One of the tricky aspects of DEM production from lidar is related to the representation of water. It’s desirable for lakes and reservoirs to be flat, and for larger rivers to be level from bank to bank while also only flowing downward, never up. The enforcement of this behavior is commonly referred to as ‘hydro-flattening’. It’s done for cartographic, or aesthetic, purposes. Hillshades and contours, for example, will look and behave as expected when made from DEMs that have been properly hydro-flattened. Lakes and reservoirs are relatively easy to handle because they just get completely flattened. Rivers are where the greater challenge lies because they need to flow downslope, naturally following the surrounding terrain.
Color hillshade and contours made from untreated DEM on left, results from hydro-flattened DEM on right.
In ArcGIS Pro 3.0, the 3D Analyst extension introduces a new geoprocessing tool that facilitates hydro-flattening of river shorelines. It’s called Enforce River Monotonicity. It ensures river heights, usually obtained from lidar, always go in one direction (i.e., down) which is why the word ‘monotonicity’ is used; it’s uni-directional in Z. It also ensures the bank-to-bank height is consistent. The tool is a key piece of a larger workflow to make high quality DEMs.
General workflow for creating hydro-flattened DEMs from aerial lidar data using a LAS dataset:
- Obtain 2D polygons that represent larger rivers. For this workflow, larger rivers are those which average 30 meters or more in width. Sources for these polygons are varied. They can come from classified multi-spectral imagery (best captured at same time as lidar) or from previously compiled map data. For example, in the United States, there’s the National Hydrography Dataset, specifically NHDPlus HR. Water body polygons are usually represented as 2D features. These 2D features will be used to create 3D features.
- Classify ground points.
- Classify flight line overlap points so they can be filtered out, leaving the remaining points with a more consistent point density (optional).
- Classify ground points. Water may get (mis)classified as ground at this point. That’s okay.
- Reassign any ground classified points that fall inside the river polygons to water. Don’t include class 1 points in this step because these can represent overhanging vegetation, or other above ground feature, which you do not want classified as water.
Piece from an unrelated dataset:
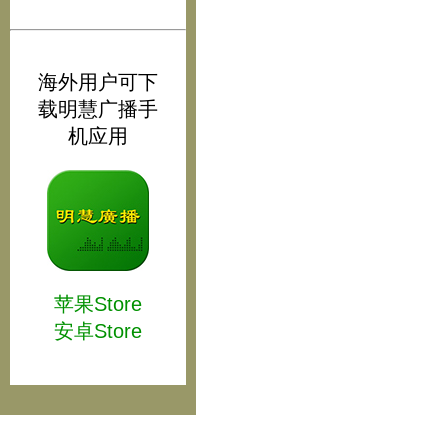
海外用户可下
载明慧广播手
机应用
苹果Store
安卓Store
- Use ground height values from the lidar data to create initial 3D water polygons. This can be accomplished using the Interpolate Shape tool with the option to ‘conflate nearest z’ when the input lidar is filtered to ground. The resulting polygons will likely have heights that go up and down along the path of the river. This can happen because of dense vegetation along the shoreline that reduces lidar ground sample density. Rocks and cliffs close to shore can also come into play. The 2D position of the polygons themselves are also a bit fuzzy because shorelines aren’t static or constant things. What we need to do is to adjust the undulations, always biasing the shoreline height to the lower lidar ground points found along any given stretch of the river.
- Hydro-flatten the 3D water polygons. Adjust the undulations of the height in the 3D water polygons to ensure that the height decreases along the downstream path of the river and is even from bank to bank. This can be accomplished through the new Enforce River Monotonicity tool.
- Reduce the potential for surface discontinuities near shorelines. Reclassify ground points that are close (e.g., within 1m) to shoreline polygons to class 20 (i.e., ignored ground) because lidar points too close to breaklines can cause undesirable sharp discontinuities in the resulting surface (optional).
- Add the hydro-flattening constraints to the source surface model. Incorporate the 3D lines produced by the Enforce River Monotonicity tool into the LAS dataset as hard breakline surface constraints. You can use the LAS Dataset Properties dialog in Catalog to do this or the Add Files To LAS Dataset tool.
- Produce the final cartographically improved raster surface. Create a DEM using the LAS Dataset To Raster tool with the following:
- Filter the input LAS dataset layer to ground classified points.
- Ensure input the LAS dataset layer 3D river surface constraint is enabled.
- Use the “Triangulation” interpolation type on the tool.